The passing of the pipeline through the Senate will force the president to make a decision, and more than likely, this decision will be a veto. Even though it is unlikely the construction of the pipeline will be the impending environmental disaster some feared, the approval of the bill would contribute to a legislative precedent incongruent with general Democratic environmental policy.

Like many issues muddled in partisan conflict, the realistic implications of a decision can take a back seat to the ideological differences between the decision-making parties.

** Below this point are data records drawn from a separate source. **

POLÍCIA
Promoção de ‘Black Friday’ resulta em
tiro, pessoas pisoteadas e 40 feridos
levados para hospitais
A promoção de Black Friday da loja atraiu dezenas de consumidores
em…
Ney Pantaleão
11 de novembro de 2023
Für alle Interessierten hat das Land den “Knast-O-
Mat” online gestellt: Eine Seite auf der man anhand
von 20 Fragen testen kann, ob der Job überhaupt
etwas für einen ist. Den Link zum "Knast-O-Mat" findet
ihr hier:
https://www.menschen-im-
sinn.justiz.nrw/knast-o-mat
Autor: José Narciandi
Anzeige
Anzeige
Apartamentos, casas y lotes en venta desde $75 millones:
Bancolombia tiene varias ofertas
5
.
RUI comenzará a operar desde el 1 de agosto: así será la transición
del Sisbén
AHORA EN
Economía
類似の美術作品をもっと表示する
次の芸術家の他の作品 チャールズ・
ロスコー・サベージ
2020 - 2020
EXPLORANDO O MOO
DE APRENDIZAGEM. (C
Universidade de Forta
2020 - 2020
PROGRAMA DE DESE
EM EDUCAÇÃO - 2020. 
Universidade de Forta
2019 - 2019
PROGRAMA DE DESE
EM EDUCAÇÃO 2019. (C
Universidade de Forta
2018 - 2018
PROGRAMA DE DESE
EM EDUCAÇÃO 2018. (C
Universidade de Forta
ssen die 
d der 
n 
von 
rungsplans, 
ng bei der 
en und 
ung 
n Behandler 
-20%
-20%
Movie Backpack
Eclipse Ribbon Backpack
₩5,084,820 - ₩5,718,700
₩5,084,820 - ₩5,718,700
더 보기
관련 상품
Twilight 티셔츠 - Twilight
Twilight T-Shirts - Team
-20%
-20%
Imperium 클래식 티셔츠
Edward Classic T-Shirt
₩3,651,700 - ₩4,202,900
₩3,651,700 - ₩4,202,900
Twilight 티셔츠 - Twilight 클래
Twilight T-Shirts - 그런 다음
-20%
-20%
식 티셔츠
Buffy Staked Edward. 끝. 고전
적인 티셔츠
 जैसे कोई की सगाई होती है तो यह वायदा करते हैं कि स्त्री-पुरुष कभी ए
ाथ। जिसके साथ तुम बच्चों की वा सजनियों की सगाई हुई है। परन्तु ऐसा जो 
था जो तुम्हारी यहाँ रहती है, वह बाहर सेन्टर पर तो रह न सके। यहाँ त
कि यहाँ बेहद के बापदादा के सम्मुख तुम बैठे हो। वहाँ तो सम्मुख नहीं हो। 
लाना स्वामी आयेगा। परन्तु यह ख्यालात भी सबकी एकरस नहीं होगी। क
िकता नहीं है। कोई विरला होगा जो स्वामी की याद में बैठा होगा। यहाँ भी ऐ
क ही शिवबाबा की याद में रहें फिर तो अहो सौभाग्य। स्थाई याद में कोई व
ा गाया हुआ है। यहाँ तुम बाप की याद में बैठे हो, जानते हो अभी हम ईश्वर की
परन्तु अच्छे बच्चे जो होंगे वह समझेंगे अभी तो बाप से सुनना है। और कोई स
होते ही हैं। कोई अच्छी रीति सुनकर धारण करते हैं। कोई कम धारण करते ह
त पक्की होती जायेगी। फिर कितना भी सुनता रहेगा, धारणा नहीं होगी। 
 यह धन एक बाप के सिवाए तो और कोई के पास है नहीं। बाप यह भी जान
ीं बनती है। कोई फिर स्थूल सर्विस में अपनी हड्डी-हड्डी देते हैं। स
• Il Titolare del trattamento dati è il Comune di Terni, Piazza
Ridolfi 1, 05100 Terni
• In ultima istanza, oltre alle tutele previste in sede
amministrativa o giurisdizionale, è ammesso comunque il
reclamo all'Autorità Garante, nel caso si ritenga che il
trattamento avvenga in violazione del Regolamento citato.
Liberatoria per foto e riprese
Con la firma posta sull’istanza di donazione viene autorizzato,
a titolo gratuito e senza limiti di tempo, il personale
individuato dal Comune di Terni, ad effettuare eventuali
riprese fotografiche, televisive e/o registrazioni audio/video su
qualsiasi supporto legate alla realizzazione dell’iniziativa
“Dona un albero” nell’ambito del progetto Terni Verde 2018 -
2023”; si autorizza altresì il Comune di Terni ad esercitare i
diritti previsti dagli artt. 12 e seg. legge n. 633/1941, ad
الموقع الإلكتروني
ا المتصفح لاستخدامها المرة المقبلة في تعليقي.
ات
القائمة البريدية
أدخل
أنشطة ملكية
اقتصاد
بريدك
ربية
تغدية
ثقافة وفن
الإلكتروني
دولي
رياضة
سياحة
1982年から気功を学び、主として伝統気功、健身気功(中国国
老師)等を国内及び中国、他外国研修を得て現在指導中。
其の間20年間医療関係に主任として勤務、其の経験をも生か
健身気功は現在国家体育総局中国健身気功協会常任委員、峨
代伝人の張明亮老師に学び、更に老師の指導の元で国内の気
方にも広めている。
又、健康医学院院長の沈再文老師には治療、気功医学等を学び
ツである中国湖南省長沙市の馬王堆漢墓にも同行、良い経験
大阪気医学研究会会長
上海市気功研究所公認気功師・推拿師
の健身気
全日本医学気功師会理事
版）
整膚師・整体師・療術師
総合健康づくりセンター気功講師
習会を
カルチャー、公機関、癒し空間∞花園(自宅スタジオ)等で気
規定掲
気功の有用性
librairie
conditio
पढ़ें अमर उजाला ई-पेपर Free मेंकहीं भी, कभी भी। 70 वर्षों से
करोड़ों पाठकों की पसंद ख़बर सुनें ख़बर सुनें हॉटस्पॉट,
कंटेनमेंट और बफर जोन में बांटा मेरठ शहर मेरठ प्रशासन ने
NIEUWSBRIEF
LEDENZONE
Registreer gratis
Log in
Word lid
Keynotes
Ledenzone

Speculation over job creation or potential environmental damage can be twisted and contorted to fit the relative perspectives of lawmakers. The construction of the pipeline will create jobs, temporarity, and the consensus of recent studies indicates a less than substantial environmental impact. Furthermore, there was even a glimmer of bipartisan agreement with nine Democrats voting with 53 Republicans to form a 62-36 majority in favor. Construction of the pipeline would help alleviate dependence on foreign oil, but this could also be construed as a step away from the advancement of alternative energy choices.

The problem with weighing the pros and cons of the pipeline is that the scales used are biased and partial depending on the person using them. The advantages and disadvantages are not what are being weighed. Any potential merit is instead weighed against its usefulness to a certain party’s agenda and not solely the interests of the American people. The issue of the pipeline is certainly larger than the physical pipeline itself, but in many ways it will be reduced to a matter of political leverage and motivation for further disharmony in the White House. This is a battle neither side is shying away from, and the Daily Iowan Editorial Board believes if the president wants to demonstrate his willingness to cooperate with the Republican majority in Congress, allowing the Keystone Pipeline through would make a fine gesture of good faith. But in our toxic political atmosphere, this may be too idealistic to hope for.